• As Steve notes, there have always been people within the business putting together DIY utilities.  These end up being mission critical.  I don't think I'm being massively cynical in saying that these systems are no worse in terms of documentation than their professional counterparts.  Validation of the inputs/outputs tends to be reasonable as the people building the systems are the primary source of expertise about the business subject area that they are automating.  They know what a dodgy answer looks like.  They are also very quick to respond to change and feedback.  In addition they are building for what they actually need, not what a committee has decided should be in-scope/out-of-scope.
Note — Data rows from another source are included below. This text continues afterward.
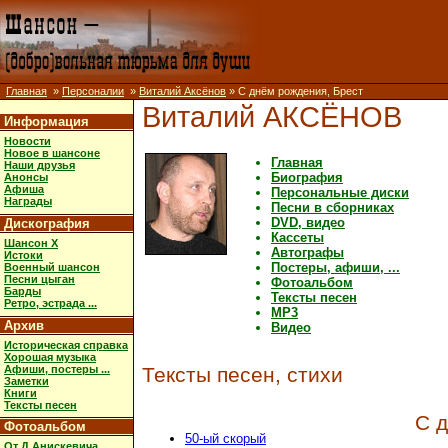
Главная
»
Персоналии
»
Виталий Аксёнов
» С днём рождения, Брест
Виталий АКСЁНОВ
Информация
Новости
Новое в шансоне
Главная
Наши друзья
Биография
Анонсы
Афиша
Персональные диски
Награды
Песни в сборниках
DVD, видео
Дискография
Кассеты
Шансон X
Автографы
Истоки
Постеры, афиши, ...
Военный шансон
Песни цыган
Фотоальбом
Барды
Тексты песен
Ретро, эстрада ...
MP3
Архив
Видео
Историческая справка
Хорошая музыка
Афиши, постеры ...
Тексты песен, стихи
Заметки
Книги
Тексты песен
С 
Фотоальбом
50-ый скорый
От Д.Анискевича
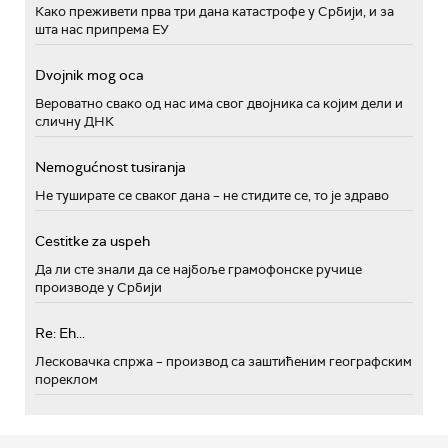
Како преживети прва три дана катастрофе у Србији, и за
шта нас припрема ЕУ
Dvojnik mog oca
Вероватно свако од нас има свог двојника са којим дели и
сличну ДНК
Nemogućnost tusiranja
Не туширате се сваког дана – не стидите се, то је здраво
Cestitke za uspeh
Да ли сте знали да се најбоље грамофонске ручице
производе у Србији
Re: Eh...
Лесковачка спржа – производ са заштићеним географским
пореклом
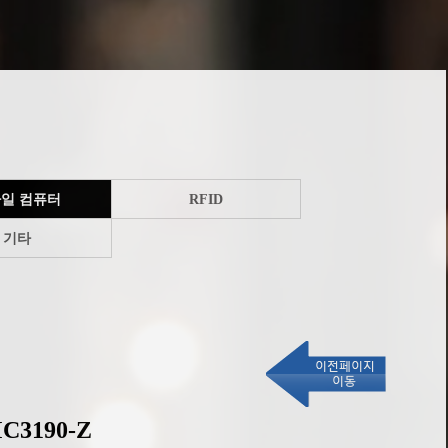
일 컴퓨터
RFID
기타
C3190-Z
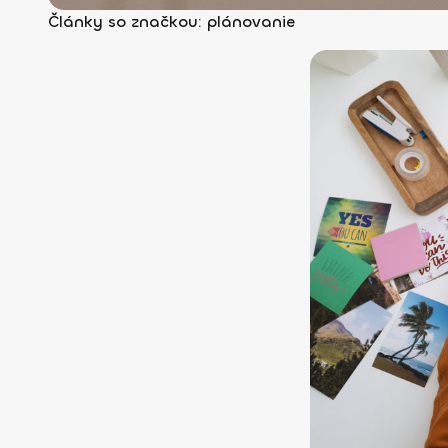
Články so značkou: plánovanie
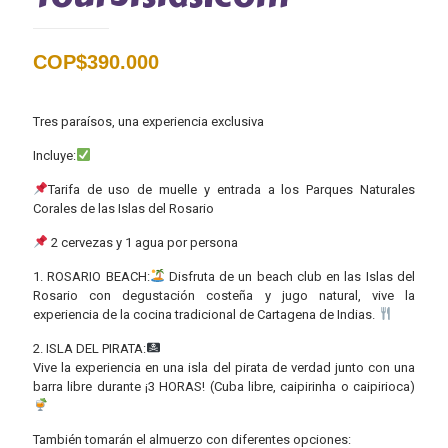
COP$
390.000
Tres paraísos, una experiencia exclusiva
Incluye:
Tarifa de uso de muelle y entrada a los Parques Naturales
Corales de las Islas del Rosario
2 cervezas y 1 agua por persona
1. ROSARIO BEACH:
Disfruta de un beach club en las Islas del
Rosario con degustación costeña y jugo natural, vive la
experiencia de la cocina tradicional de Cartagena de Indias.
2. ISLA DEL PIRATA:
Vive la experiencia en una isla del pirata de verdad junto con una
barra libre durante ¡3 HORAS! (Cuba libre, caipirinha o caipirioca)
También tomarán el almuerzo con diferentes opciones:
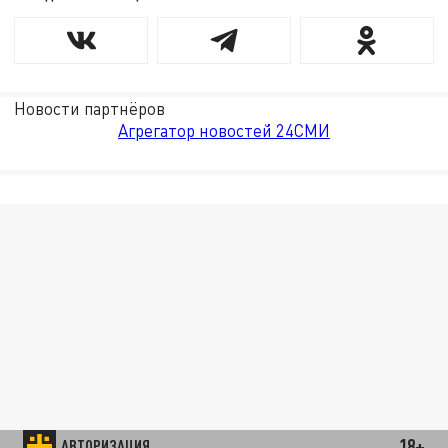
Новости партнёров
Агрегатор новостей 24СМИ
18+
АВТОРИЗАЦИЯ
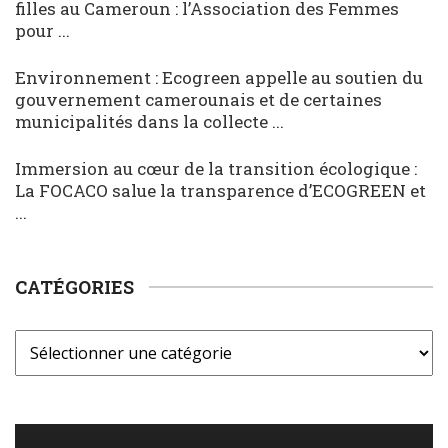
filles au Cameroun : l’Association des Femmes
pour ...
Environnement : Ecogreen appelle au soutien du
gouvernement camerounais et de certaines
municipalités dans la collecte ...
Immersion au cœur de la transition écologique :
La FOCACO salue la transparence d’ECOGREEN et
...
CATÉGORIES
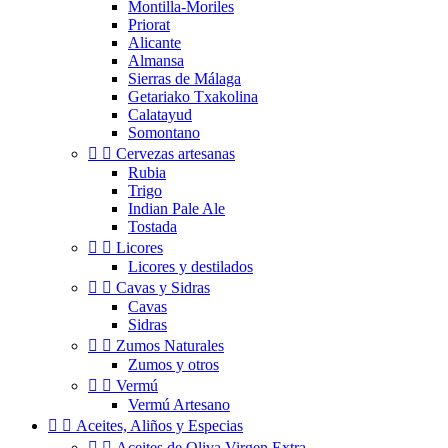
Montilla-Moriles
Priorat
Alicante
Almansa
Sierras de Málaga
Getariako Txakolina
Calatayud
Somontano


Cervezas artesanas
Rubia
Trigo
Indian Pale Ale
Tostada


Licores
Licores y destilados


Cavas y Sidras
Cavas
Sidras


Zumos Naturales
Zumos y otros


Vermú
Vermú Artesano


Aceites, Aliños y Especias


Aceites de Oliva Virgen Extra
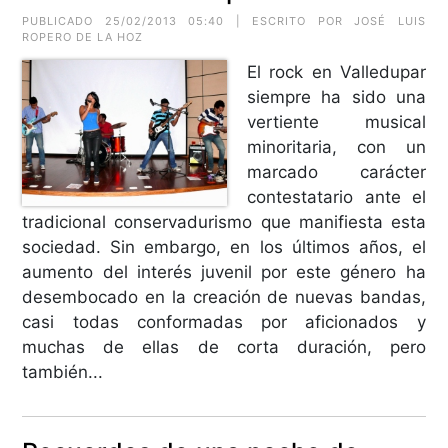
PUBLICADO 25/02/2013 05:40 | ESCRITO POR JOSÉ LUIS
ROPERO DE LA HOZ
El rock en Valledupar
siempre ha sido una
vertiente musical
minoritaria, con un
marcado carácter
contestatario ante el
tradicional conservadurismo que manifiesta esta
sociedad. Sin embargo, en los últimos años, el
aumento del interés juvenil por este género ha
desembocado en la creación de nuevas bandas,
casi todas conformadas por aficionados y
muchas de ellas de corta duración, pero
también...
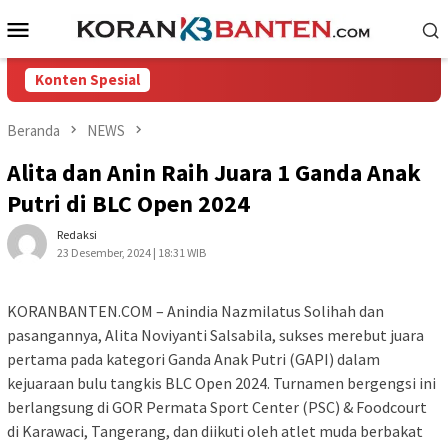
Loncat
Menu
ke
Mobile
konten
Konten Spesial
Beranda
NEWS
Alita dan Anin Raih Juara 1 Ganda Anak
Putri di BLC Open 2024
Redaksi
23 Desember, 2024 | 18:31 WIB
KORANBANTEN.COM – Anindia Nazmilatus Solihah dan
pasangannya, Alita Noviyanti Salsabila, sukses merebut juara
pertama pada kategori Ganda Anak Putri (GAPI) dalam
kejuaraan bulu tangkis BLC Open 2024. Turnamen bergengsi ini
berlangsung di GOR Permata Sport Center (PSC) & Foodcourt
di Karawaci, Tangerang, dan diikuti oleh atlet muda berbakat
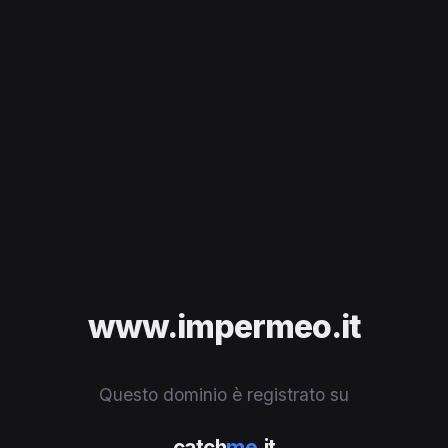
www.impermeo.it
Questo dominio è registrato su
catch
me
.it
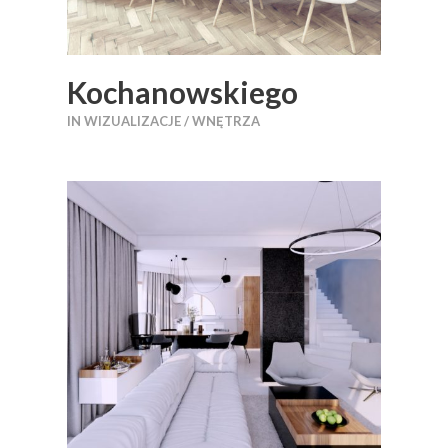
Kochanowskiego
IN
WIZUALIZACJE / WNĘTRZA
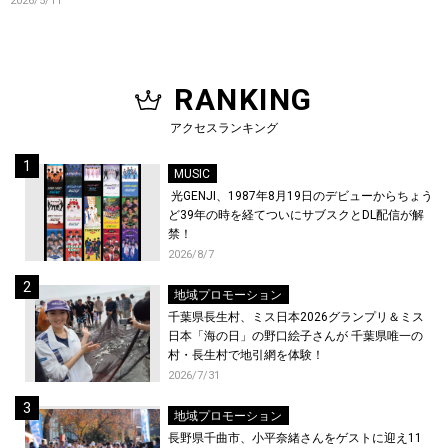
2026/5/11
コメントも到着！
RANKING
アクセスランキング
MUSIC
光GENJI、1987年8月19日のデビューからちょう
ど39年の時を経てついにサブスクとDL配信が解
禁！
2026/8/7
地域プロモーション
千葉県長生村、ミス日本2026グランプリ＆ミス
日本「海の日」の野口絵子さんが 千葉県唯一の
村・長生村で地引網を体験！
2026/7/31
地域プロモーション
長野県千曲市、小平奈緒さんをゲストに迎え11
    The problem comes when managing the realisation comes that their job has become maintaining and developing the systems they originally built for their own use.  They or their managers decide that enough is enough and that the systems should become part of the portfolio of systems that have to be looked after by IT.  I have done software archeology on such systems and have found a few consistent themes.

    • The core application (the V'yger core) is sound
    • The code has become ever more complicated in an attempt to absorb new features and facilities that should probably have not been included in the scope.
    • The code contains huge methods/functions that need to be refactored and deduplicated.
    • There is code written that duplicated things that are actually available as standard library functions.

    • Integration back into the IT portfolio is a major undertaking.

    • IT is not able to offer the same speed and flexibility in supporting change requests and bug fixes

    The difference between when I started IT development and today's world is that languages, libraries and frameworks make it far easier for DIY coders to achieve far more.  Udemy courses and Google have democratised IT.  Hardware is so powerful and cheap that the point at which these apps start to overwhelm that hardware is much higher.  Many apps never reach the point where the DIY programmer finds their backs to the wall in terms of performance.

    As a professional IT person my job has changed beyond all recognition.  What has remained is the requirement for a problem solving mindset, and an emphasis on simplifying things and finding ways for disparate systems to share data efficiently.